Insight Bowl offers clash of 8-4 teams

? The Pittsburgh Panthers are in the Insight Bowl for the second time in three years after a season that came tantalizingly close to being spectacular.

They will face Oregon State tonight in a rare Big East-Pac-10 matchup that features two teams with 8-4 records and two of the country’s toughest defenses.

“It looks like a defensive struggle on paper,” Oregon State coach Dennis Erickson said, “but you never know.”

The 24th-ranked Panthers lost to Iowa State in the then-Insight.com Bowl 37-29 in the first football game played in Bank One Ballpark, the baseball home of the Arizona Diamondbacks in downtown Phoenix.

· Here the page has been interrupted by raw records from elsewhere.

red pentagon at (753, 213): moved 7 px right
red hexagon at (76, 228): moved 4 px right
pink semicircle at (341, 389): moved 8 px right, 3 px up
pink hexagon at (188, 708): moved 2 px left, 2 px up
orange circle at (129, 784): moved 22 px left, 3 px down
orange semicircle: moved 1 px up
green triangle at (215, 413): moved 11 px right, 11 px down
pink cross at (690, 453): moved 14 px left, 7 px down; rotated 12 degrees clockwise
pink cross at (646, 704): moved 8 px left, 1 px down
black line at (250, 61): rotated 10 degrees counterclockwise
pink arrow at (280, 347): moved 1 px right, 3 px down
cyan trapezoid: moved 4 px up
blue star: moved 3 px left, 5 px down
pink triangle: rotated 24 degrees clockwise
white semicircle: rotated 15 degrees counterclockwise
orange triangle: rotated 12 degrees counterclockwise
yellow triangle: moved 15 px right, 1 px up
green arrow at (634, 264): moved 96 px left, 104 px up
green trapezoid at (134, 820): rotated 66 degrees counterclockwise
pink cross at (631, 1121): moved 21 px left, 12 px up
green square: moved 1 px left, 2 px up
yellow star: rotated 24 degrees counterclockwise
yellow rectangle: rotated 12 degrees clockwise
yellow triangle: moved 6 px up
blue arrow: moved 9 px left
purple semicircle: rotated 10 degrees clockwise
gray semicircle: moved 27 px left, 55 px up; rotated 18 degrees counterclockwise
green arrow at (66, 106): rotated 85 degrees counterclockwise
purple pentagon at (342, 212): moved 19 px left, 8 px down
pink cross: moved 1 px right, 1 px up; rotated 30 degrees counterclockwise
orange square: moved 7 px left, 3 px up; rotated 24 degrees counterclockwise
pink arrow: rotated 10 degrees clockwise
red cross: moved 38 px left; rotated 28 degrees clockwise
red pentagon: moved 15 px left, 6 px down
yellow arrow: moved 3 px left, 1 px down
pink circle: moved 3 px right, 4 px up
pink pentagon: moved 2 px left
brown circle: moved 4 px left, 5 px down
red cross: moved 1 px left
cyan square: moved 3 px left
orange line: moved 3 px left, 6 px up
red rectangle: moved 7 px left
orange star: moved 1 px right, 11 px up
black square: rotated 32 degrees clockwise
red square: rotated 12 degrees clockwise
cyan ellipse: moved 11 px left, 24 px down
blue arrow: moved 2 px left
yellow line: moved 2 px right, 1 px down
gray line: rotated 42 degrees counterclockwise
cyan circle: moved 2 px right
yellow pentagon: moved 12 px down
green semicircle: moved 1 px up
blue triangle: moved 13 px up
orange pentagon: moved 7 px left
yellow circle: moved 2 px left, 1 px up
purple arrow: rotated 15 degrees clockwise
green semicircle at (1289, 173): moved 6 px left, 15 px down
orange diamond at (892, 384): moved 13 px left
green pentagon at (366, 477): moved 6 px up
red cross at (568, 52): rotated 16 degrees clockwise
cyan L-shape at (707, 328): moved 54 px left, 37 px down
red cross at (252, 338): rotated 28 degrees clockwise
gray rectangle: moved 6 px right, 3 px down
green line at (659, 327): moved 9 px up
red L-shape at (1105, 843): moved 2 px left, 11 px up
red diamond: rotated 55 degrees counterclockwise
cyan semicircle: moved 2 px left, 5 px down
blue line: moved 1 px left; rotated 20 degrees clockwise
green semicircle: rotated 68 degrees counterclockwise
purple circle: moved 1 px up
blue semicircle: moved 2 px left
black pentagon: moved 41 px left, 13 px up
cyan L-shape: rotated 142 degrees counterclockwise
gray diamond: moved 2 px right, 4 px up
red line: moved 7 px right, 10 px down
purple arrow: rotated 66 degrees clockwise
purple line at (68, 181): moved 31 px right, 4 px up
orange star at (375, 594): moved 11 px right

The ballpark will be the scene of this year’s game, too, in a new Insight arrangement that replaces the Big 12 with a Pac-10 school. Oregon State enters the game with the No. 10 defense in the country, allowing 293.0 yards per game. Pittsburgh is No. 11 at 293.4 per contest.

“When I see Pitt’s defense, I really see our defense,” Beavers tailback Steven Jackson said. “They’re both athletic. It’s not just one guy tackling the ball carrier, they really swarm to the ball. They remind me of my team a lot.”

Pittsburgh coach Walt Harris said it could be “one of the best matchups of all the bowls.”

“The two teams are very similar, and the game means a lot to both programs,” Panthers linebacker Brian Bieneke said. “We sure don’t want to end the season with three straight losses, and a win will give Pittsburgh its first season with nine wins in 20 years.”

The Panthers lost four games by a combined 24 points, including a 28-21 loss on the road to No. 1 Miami on Nov. 21. Pittsburgh drove to the Hurricanes’ 20 in the final minute, but Rod Rutherford’s fourth-down pass into the end zone was just out of Yogi Roth’s reach.

“We’ve had some heartbreaks, but you know it was us. We’ve got to do a better job and finish those games better,” Harris said. “It’s a credit to our football players and our preparation to be close in those games. … We’re a good 8-4 football team. How good? I think this matchup will tell us a lot about that.”

Pittsburgh’s biggest concern will be stopping sophomore tailback Steven Jackson, the Pac-10’s leading rusher by nearly 600 yards and No. 4 nationally with a school record 1,656 yards, an average of 5.5 yards per carry.